И теперь Матвею не хотелось бы подводить Крымова.

Началась полоса сильных глубинных течений. Матвей остро отточенным карандашом нанес на карту векторы скоростей, рассчитал путь и курс. Доложил командиру, и тот приказал лечь на новый курс.

К столику подошел Дубровский, склонился над картой.

- Что-то очень большой снос получается у вас, товарищ лейтенант, сказал он, недоверчиво рассматривая карту.

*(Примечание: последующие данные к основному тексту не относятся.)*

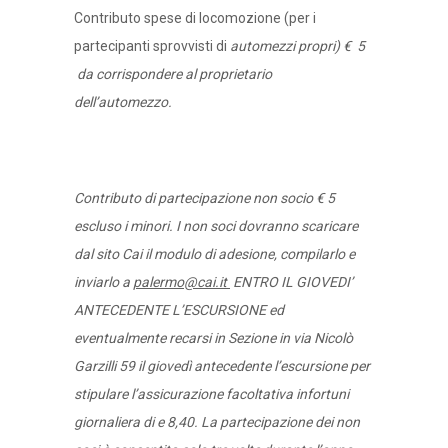
Contributo spese di locomozione (per i
partecipanti sprovvisti di
automezzi propri) € 5
da corrispondere al proprietario
dell’automezz
Contributo di partecipazione non socio € 5
escluso i minori. I non soci dovranno scaricare
dal sito Cai il modulo di adesione, compilarlo e
inviarlo a
palermo@cai.it
ENTRO IL GIOVEDI’
ANTECEDENTE L’ESCURSIONE ed
eventualmente recarsi in Sezione in via Nicolò
Garzilli 59 il giovedì antecedente l’escursione per
stipulare l’assicurazione facoltativa infortuni
giornaliera di e 8,40. La partecipazione dei non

- Вот, проверьте, - Матвей подвинул Дубровскому транспортир, линейку и циркуль. - Течение триста двадцать градусов, скорость два узла...

Дубровский проверил расчеты и, ничего не сказав, отошел. Проверить прокладку - неоспоримое право старшего помощника командира корабля. Даже обязанность. Тем более, что Матвей впервые самостоятельно ведет корабль. И все же Матвей никак не мог подавить в себе неприятного чувства. Что-то настораживало его в Дубровском.

Акустик доложил, что слышит шум винтов по курсовому сто шестьдесят пять.

- Определите, что за корабль, - приказал командир.

Матвей знал, что в кормовых курсовых углах классифицировать контакт трудно: мешает шум винтов своей лодки. Поэтому он думал, что акустику потребуется немало времени, чтобы определить класс идущего сзади корабля. Но не прошло и минуты, как акустик доложил:

- Эсминец, курсовой сто шестьдесят три!

Эсминец догонял лодку. Командир спросил у стоявшего вахтенным офицером Вадима Сенцова:

- Ваше решение?

- Уклоняюсь от преследования, - доложил Вадим.

- Действуйте.

Вадим приказал изменить курс и скорость. Матвей отложил их на карте. Как раз на госэкзамене ему достался вопрос: "Уклонение от преследования". Матвей хорошо помнил, как оно производится. Поэтому он очень удивился, когда Вадим решил отвернуть вправо, тогда как правила уклонения предписывали левый поворот. Неужели он ошибся? Матвей быстро набросал на листе бумаги чертеж и под предлогом сличения показаний репитеров гирокомпаса подошел к Вадиму. Стараясь, чтобы Крымов не заметил, показал ему чертеж.

Командир окликнул Матвея:

- Вам что-нибудь не ясно?

"Заметил!" - Матвей показал чертеж Крымову. Тот внимательно посмотрел и улыбнулся:

- Что ж, учили вас правильно. Только вы не учитываете обстановки. Вадим Алексеевич, объясните штурману, почему вы отвернули вправо.

Оказывается, Матвей не учел, что, отвернув влево, лодка может попасть в зону действия гидроакустических станции "противника".

- Теперь вам ясно? - спросил Крымов. - Вот и хорошо. Правильно сделали, что высказали свои сомнения. Но давайте договоримся, Матвей Николаевич, что впредь вы их будете высказывать вслух. Так у нас принято.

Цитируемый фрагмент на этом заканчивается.